Arwen's meanderings

Hi everyone and welcome to my dinghy cruising blog about my John Welsford designed 'navigator' named Arwen. Built over three years, Arwen was launched in August 2007. She is a standing lug yawl 14' 6" in length. This blog records our dinghy cruising voyages together around the coastal waters of SW England.
Arwen has an associated YouTube channel so visit www.YouTube.com/c/plymouthwelshboy to find our most recent cruises and click subscribe.
On this blog you will find posts about dinghy cruising locations, accounts of our voyages, maintenance tips and 'How to's' ranging from rigging standing lug sails and building galley boxes to using 'anchor buddies' and creating 'pilotage notes'. I hope you find something that inspires you to get out on the water in your boat. Drop us a comment and happy sailing.
Steve and Arwen

Wednesday 14 August 2013


The rainy season
There is the mother of all hunger storms. It has rumbled on for two hours. Violent lightening fizzing across the sky in great sheets and forks. Thunder rumbles on for several seconds in one go before it fades. The rainfall is intense and non-stop. It bounces off leaves and tin roofs giving an incessant 'pitter-pattering' noise. Its an assault on your eardrums. Rivulets of fresh water glisten everywhere. They flow down the central v sections of sagging broad leaved plants to drip off their sharply pointed tips. On bare earth and hard surfaces the drops physically bounce back up several centimetres on impact with the ground. 
Daylight begins to appear through gaps in the canopy. Shapes emerge out of the blackness and different leaf silhouettes take shape. Colour is indistinguishable at first but every entire surface shimmering silvery grey, coated in the life giving water. Insects, frogs and birds begin their morning chorus but this is more subdued than in previous mornings; almost half hearted.......I mean who would want to voluntarily go out into a torrential tropical downpour?
A forty five minute self-guided trail around the Selva Verde Lodge at Chilmate produced one Jesus Christ lizard, countless poisonous dart frogs, blue jean frogs, a golden three frog, several lizards, assorted spiders, a stunning chestnut mandibles toucan, several insect catching birds, a sloth, several monkeys, five massive iguanas, some squirrel like creatures and the best of all to last......an armadillo, who was so intent on rooting out insects and fresh roots to nibble on that he allowed us to get to within four feet of him (or her......who knows how to identify the sex of an armadillo?). All capped off with a rather exciting crossing of our first narrow suspension bridge.......tip.........keep your feet on the centre line and the narrow wire bridge won't sway........much! 

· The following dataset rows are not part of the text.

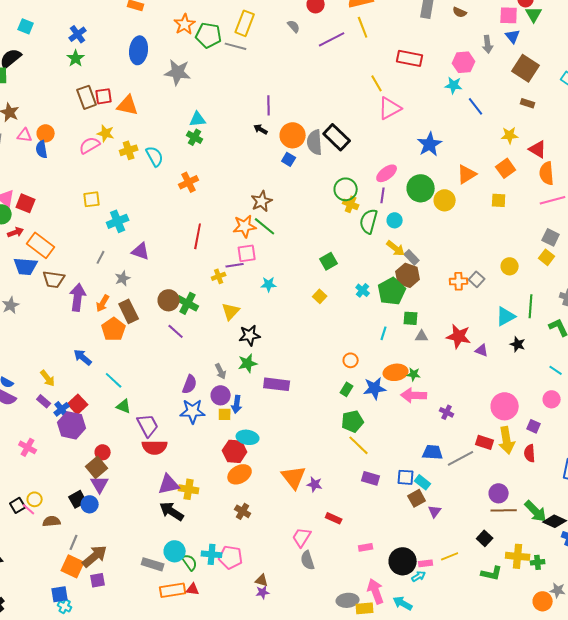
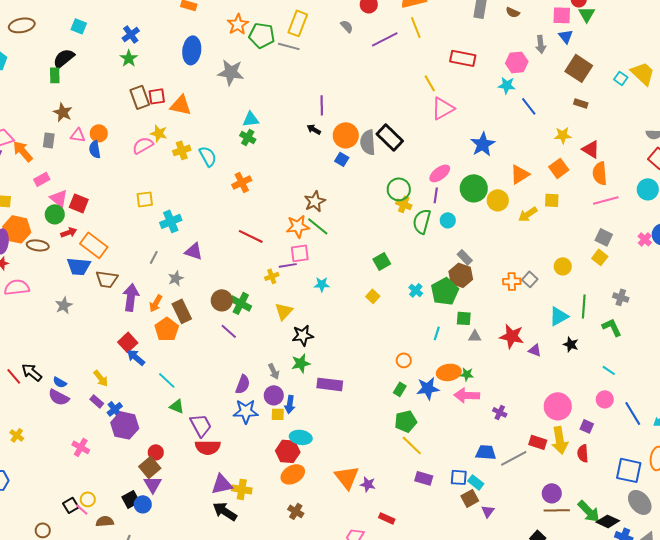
red line: (198, 236) -> (251, 236), turned -75
yellow arrow: (396, 248) -> (528, 214), moved, turned 108
red square: (78, 404) -> (128, 342), moved

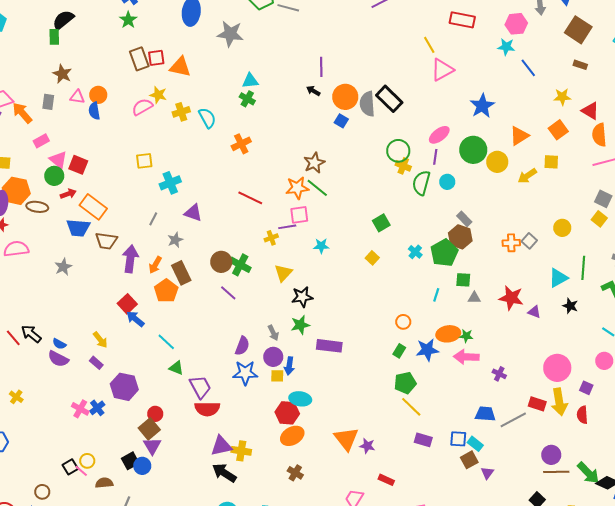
blue cross: (115, 409) -> (97, 408), moved

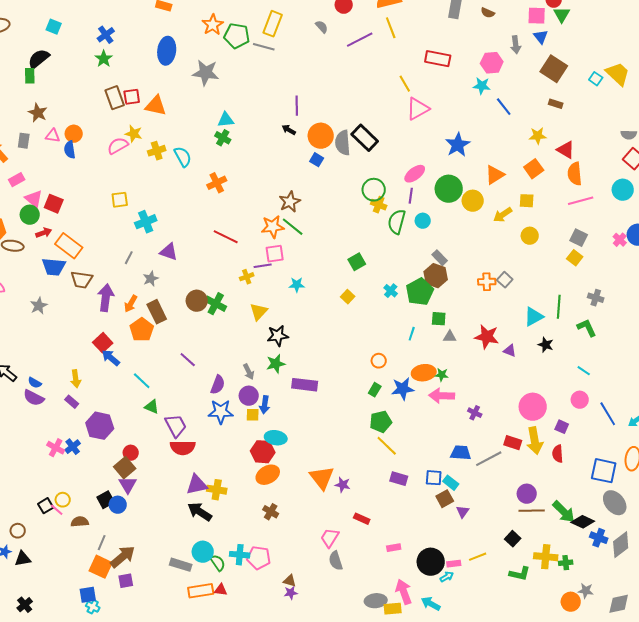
yellow circle: (562, 228) -> (530, 236), moved
purple line: (228, 293) -> (188, 360), moved
yellow arrow: (100, 340) -> (76, 379), turned 30

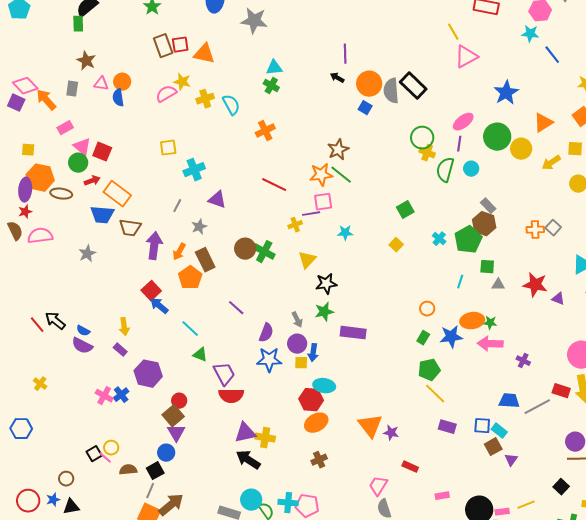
black square: (106, 500) -> (155, 471), moved
brown cross: (271, 512) -> (319, 460), turned 35

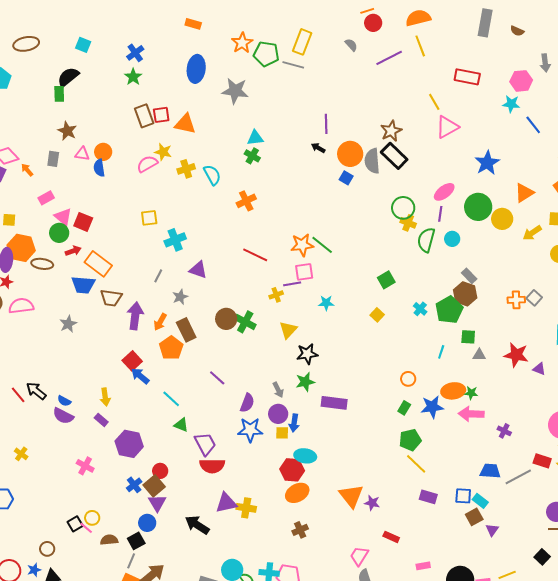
orange arrow: (46, 100) -> (27, 170), size x0.6
brown star: (338, 150) -> (391, 131), moved
blue cross: (121, 395) -> (134, 485), moved
black arrow: (248, 460) -> (197, 525), moved

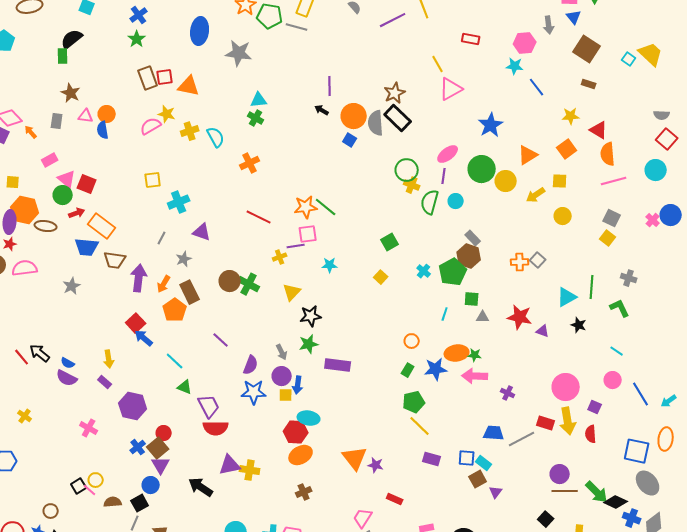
red rectangle: (467, 77) -> (471, 39), size x0.7

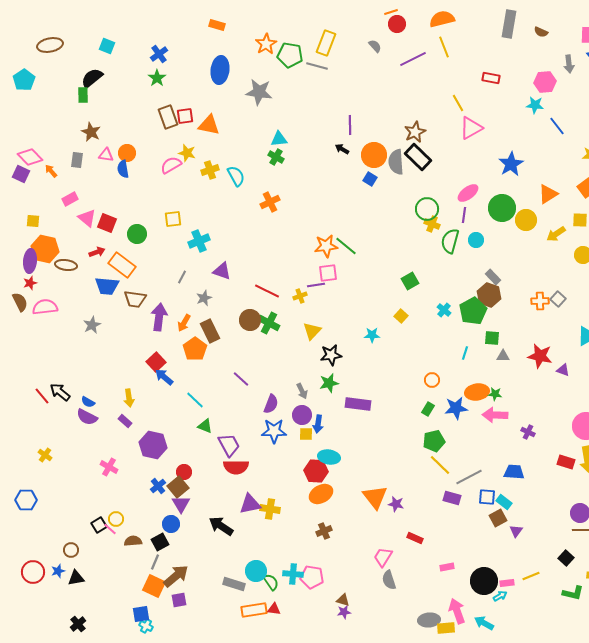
green circle: (63, 195) -> (137, 234), moved
red line: (259, 217) -> (267, 291), moved
cyan star: (330, 265) -> (372, 335), moved
gray line: (522, 439) -> (469, 477), moved

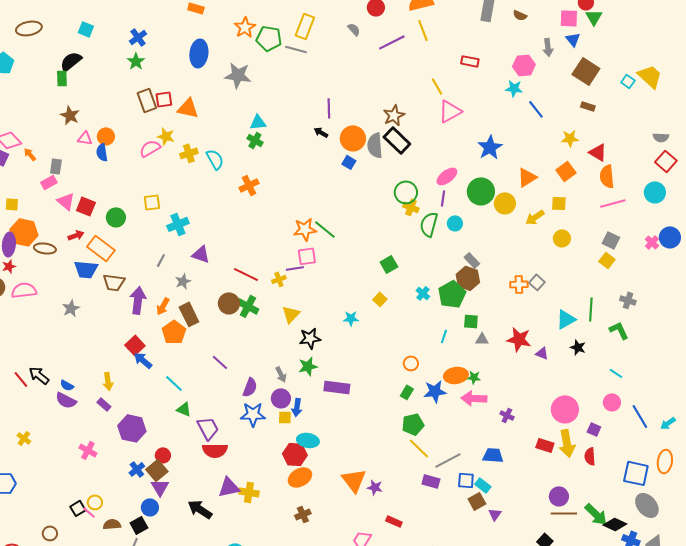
gray rectangle: (77, 160) -> (56, 166), moved

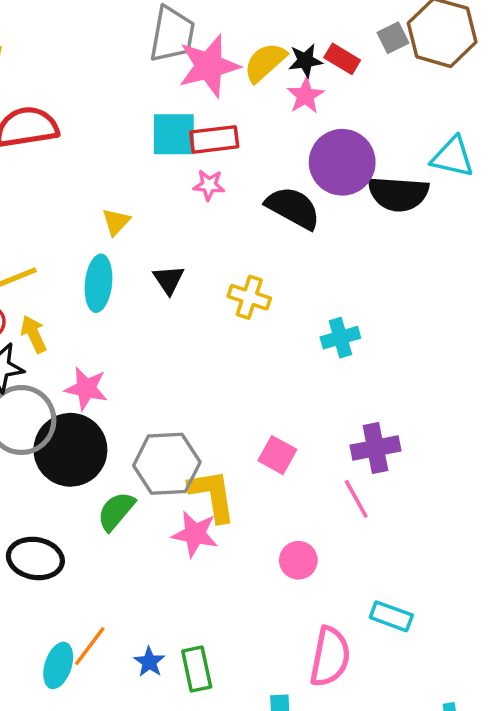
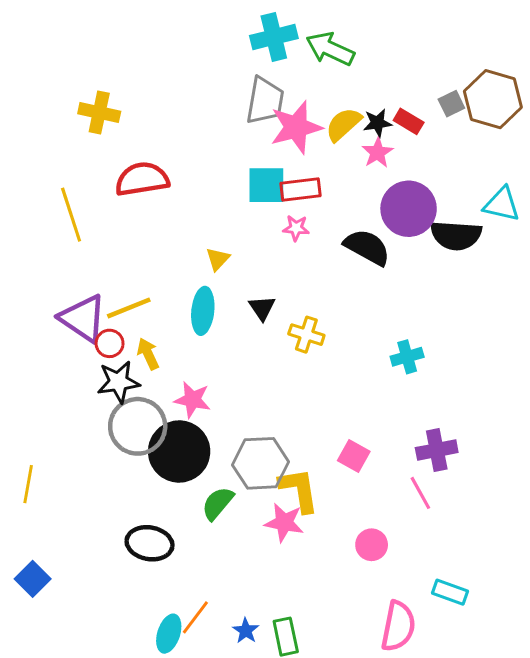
yellow cross: (249, 297) -> (306, 335), moved

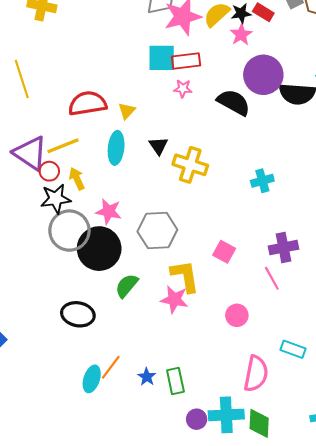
red semicircle: (142, 179) -> (87, 103), moved
yellow cross: (306, 335) -> (190, 165), size x1.4
gray hexagon: (261, 463) -> (157, 231), moved

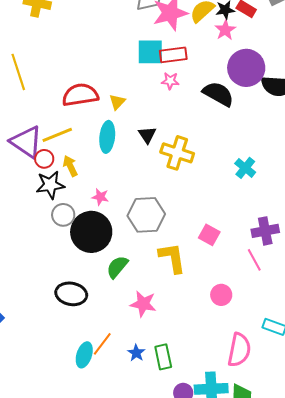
cyan cross: (262, 181) -> (245, 168), turned -35
pink star: (109, 211) -> (100, 197), size x0.7
gray circle: (69, 231) -> (63, 215), size x0.6
pink star: (174, 299) -> (143, 304), moved

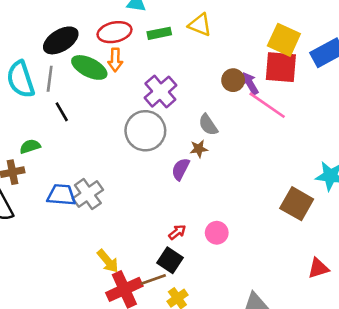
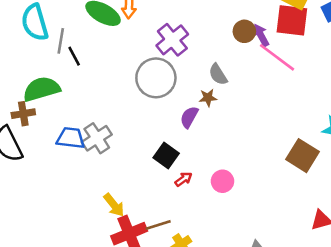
gray line: (50, 79) -> (61, 41), moved
green semicircle: (30, 146) -> (42, 89), size x1.8
black square: (170, 260) -> (166, 155), moved

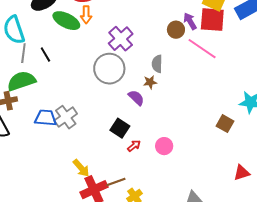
purple arrow: (261, 35) -> (190, 21), moved
gray line: (61, 41) -> (23, 53), moved
gray semicircle: (218, 74) -> (157, 64), turned 36
purple semicircle: (189, 117) -> (136, 98), turned 108
brown square: (302, 156) -> (225, 124), size x0.7

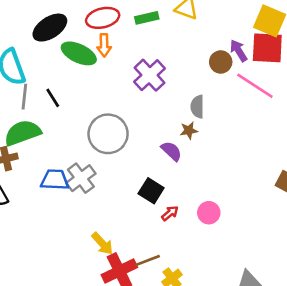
gray circle: (109, 69) -> (108, 134), moved

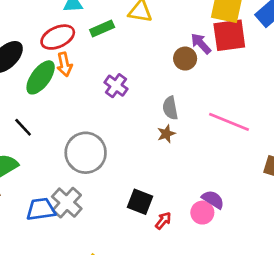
green ellipse: (79, 53) -> (41, 77), turned -68
purple cross: (149, 75) -> (116, 86), size x0.7
pink line: (255, 86) -> (229, 122), moved
purple semicircle: (171, 151) -> (213, 199), moved

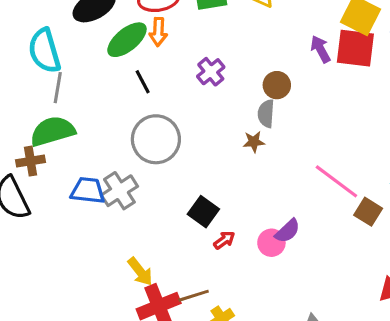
brown circle: (185, 59) -> (277, 85), moved
pink line: (229, 122) -> (336, 181), moved
black line: (23, 127) -> (143, 82), moved
purple semicircle: (213, 199) -> (288, 231), turned 90

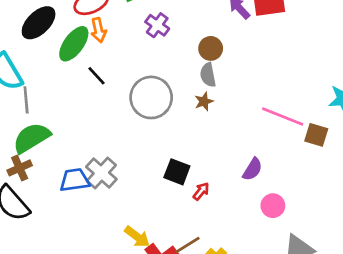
purple cross: (211, 72) -> (157, 25), moved
gray circle: (156, 139) -> (151, 97), moved
pink circle: (271, 243) -> (273, 206), moved

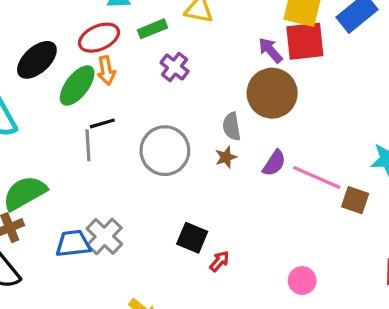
brown circle: (211, 48) -> (272, 93), moved, size x1.8
black line: (97, 76) -> (102, 123), turned -65
gray line: (26, 100) -> (88, 145), moved
purple semicircle: (252, 169) -> (274, 163), moved

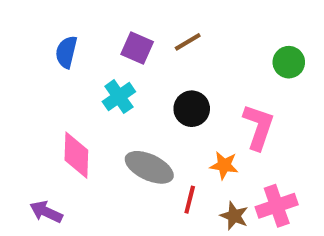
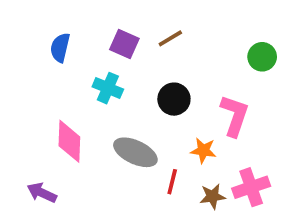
cyan cross: (119, 97) -> (108, 88), turned -32
brown star: (234, 216) -> (213, 196), turned -30

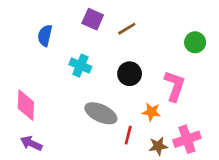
purple square: (124, 44) -> (93, 19), moved
pink diamond: (69, 141) -> (26, 105), moved

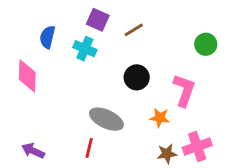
cyan cross: (80, 66) -> (85, 49), moved
pink diamond: (26, 105) -> (27, 76), moved
red line: (128, 135) -> (89, 148), moved

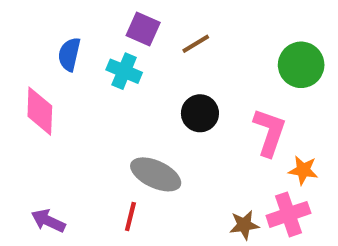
green circle: (206, 44) -> (301, 65), size x1.4
orange star: (160, 118) -> (303, 170), moved

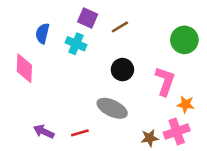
gray ellipse: (156, 174) -> (112, 108), moved
red line: (130, 217) -> (80, 133), turned 60
purple arrow: (48, 221) -> (44, 131), moved

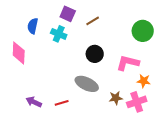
pink L-shape: (165, 81) -> (128, 63), turned -95
brown star: (150, 138) -> (116, 98), moved

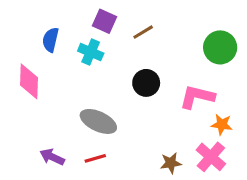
gray ellipse: (87, 84) -> (98, 121), moved
brown star: (116, 98) -> (171, 163), moved
pink cross: (137, 102) -> (211, 157), turned -30

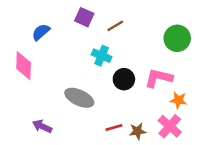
blue semicircle: (51, 40) -> (41, 32), turned 36
cyan cross: (91, 52) -> (102, 56), moved
black circle: (146, 83) -> (124, 79), moved
red line: (95, 158) -> (114, 127), moved

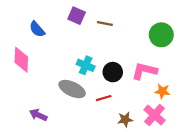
brown line: (115, 26) -> (105, 24), turned 42
blue semicircle: (41, 32) -> (37, 29), turned -90
cyan cross: (102, 56) -> (86, 65), moved
red line: (114, 127) -> (104, 98), moved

I think this little one, who refused to stay still for a second, is a blue-jeans frog

a poisonous dart frog....not to be licked apparently ......hallucinations!
 
lovely flowers everywhere

buttress root systems

epiphytes and bromeliads on every branch and the trunk!
 
a preoccupied armadillo

intent on finding worms and bugs

really couldn't be bothered by me four feet away
 
evidence of primate friends

eventually found but certainly not prepared to be photographed!

 
some primates of the human kind...some friendly and some at the back not so friendly!

I think this is agouti but not yet sure

over 18mm long and a mother of all bites which leaves you in serious pain......pity they were on the handrails of a fence along a vertical cliff face footpath....made life slightly awkward!
 
my favourite...an inquisitive chestnut mandibled toucan


and the second longest suspension bridge in all of Costa Rica!